On June 23 2016, Britain voted to leave the European Union (EU). The question was simple: "Should the United Kingdom (UK) remain a member of the EU or leave the EU?" with the possible responses being "Leave" or "Remain." The implications, however, are extremely messy since voters were not asked about what should come after Brexit.
Policy Update 068
The Uncertain Consequences of Brexit
Richard BALDWIN President, CEPR / Professor, Graduate Institute, Geneva
The Leave voters were on average older, less educated, and less employed than the Remain voters. For example, 73% of 18 to 24 year-olds voted Remain while 60% of over 65 voted Leave. A majority of Britons with jobs voted Remain while a majority of those who were retired or without jobs voted Leave.
The vote was not along party lines. About 40% of Leave voters were from the Conservative Party while about 20% were from the Labour Party (the rest were from the far-right UK Independence Party, or unaffiliated.)
Most striking of all, many of the Leave voters had no idea of the economic consequences of their vote. According to an exit poll conducted on the day of the vote, 69% of Leave voters thought the decision "might make us a bit better or worse off as a country, but there probably isn't much in it either way."
The Brexit process
To exit the EU, the UK has to trigger a provision of the EU Treaties known as Article 50. This launches a two-year process that ends with the UK outside the EU with or without a formal agreement. The period can only be extended by unanimous agreement.
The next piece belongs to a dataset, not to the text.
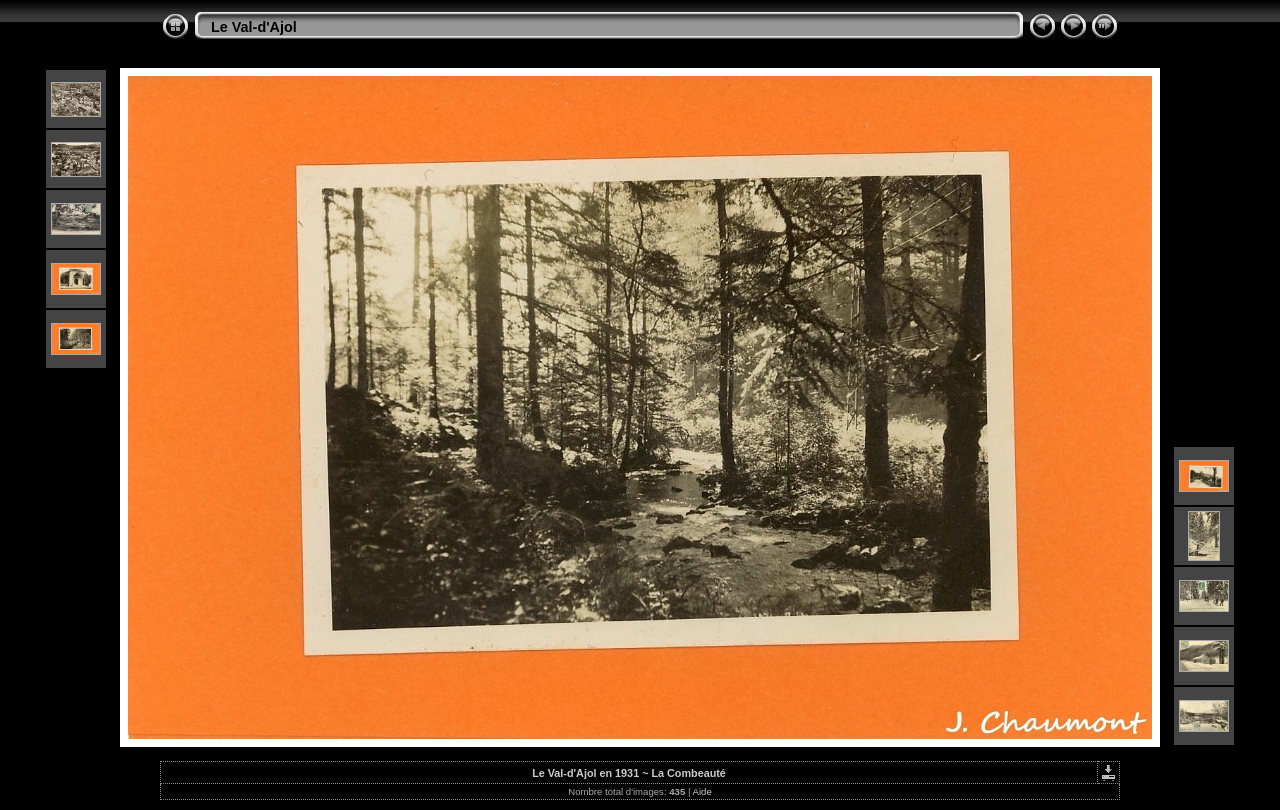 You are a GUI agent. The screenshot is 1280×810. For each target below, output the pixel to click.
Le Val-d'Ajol (254, 27)
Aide (702, 791)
Technically, there are two parts of the Brexit negotiations: a "divorce," and a "remarriage." The divorce settles rather technocratic issues such as how much the UK has to pay for the future and past spending commitments it agreed to when it was a member, and the status of EU citizens who are long-tie residents in the EU and vice versa. For this, the two years will probably suffice; the trickiest part being the amount to be paid (the Financial Times estimated it to be up to 20 billion euros.)
The hard part is the remarriage, i.e. the new economic relationship between the UK and the EU. Here there are three options. Only the first, so-called "Hard Brexit," or the WTO-option, would be quick to negotiation. This would involve the UK exports of goods and services being treated as those of any other WTO member. The exact implication of this would vary by sector and product since EU restrictions on imported goods and services vary, but a rough estimate is that it would be like a rise in the cost of exporting to the EU by 6% due to tariff, red-tape and regulatory barriers that would be imposed.
The second option would be a "deep" free trade agreement of the type that Japan has with, say, Thailand, or the EU has with Canada. This would provide tariff-free trade in goods, but exporters and importers would still face many technical and frictional barriers that arise with the imposition of border controls. (Note that there have been no physical checks between the UK and EU for exported goods and services since 1992, but these would be reimposed.) The UK service sector, especially financial services, would suffer severely under this option.
The third, or "Soft Brexit" option would involve the UK staying inside the deep economic cooperation arrangement known as the Single Market (similar to what Norway is in now.) This would minimize the economic disruption but it would also commit Britain to a deep economic relationship with the EU without having a political voice inside the EU.
A study by professors at the London School of Economics estimated that the Hard Brexit option would lower UK incomes by about 2.6% while the Soft Brexit option would lower them by only 1.3%.
In my view, the current government is split between "ideologues" and "pragmatists" camps. The ideologues want the Hard Brexit option since they cherish a 19th century conception of sovereignty and are unconcerned by the economic disruption it would imply (or deny that it would be costly.) The pragmatists respect the referendum results but want to minimize the damage.
To date, Prime Minister May has kept the two camps together by keeping her "remarriage" plans secret—ostensibly to avoid constraining Britain's negotiating tactics. This intentional obfuscation allows her to suggest that the UK can negotiate a remarriage that gives both the ideologue and the pragmatists most of what they want.
Unfortunately, the EU side cannot agree to this for a variety of reasons. First, it would just not be possible for the 27 EU members to agree unanimously on any special deal within two years (the EU routinely takes several years to agree anything that requires unanimity.) Second, the EU 27 will not want to create an attractive halfway house between being in and out of the EU since this would encourage the anti-EU fringe parties that exist in many of the EU27 nations. Lastly, discussion of a halfway-house agreement would trigger a disruptive discussion inside the EU. The Single Market, which is a complex, delicately balanced deal negotiated over three decades, would be threatened by such discussions. Thus to avoid threatening the Single market—which is important to all EU27 members—the EU will, in my view, force the UK to choose between being in the Single Market with its "four freedoms" (free movement of goods, services, capital and people,) or being outside with access that is no better than what Canadian firm enjoy.
It seems quite clear that the remarriage talks will take years, so some transitional trade arrangement will necessary, but for the same reasons, the EU27 are likely to only accept a continuation of the status quo during the transition and that mean the UK will have to accept all four freedoms including the free mobility of people.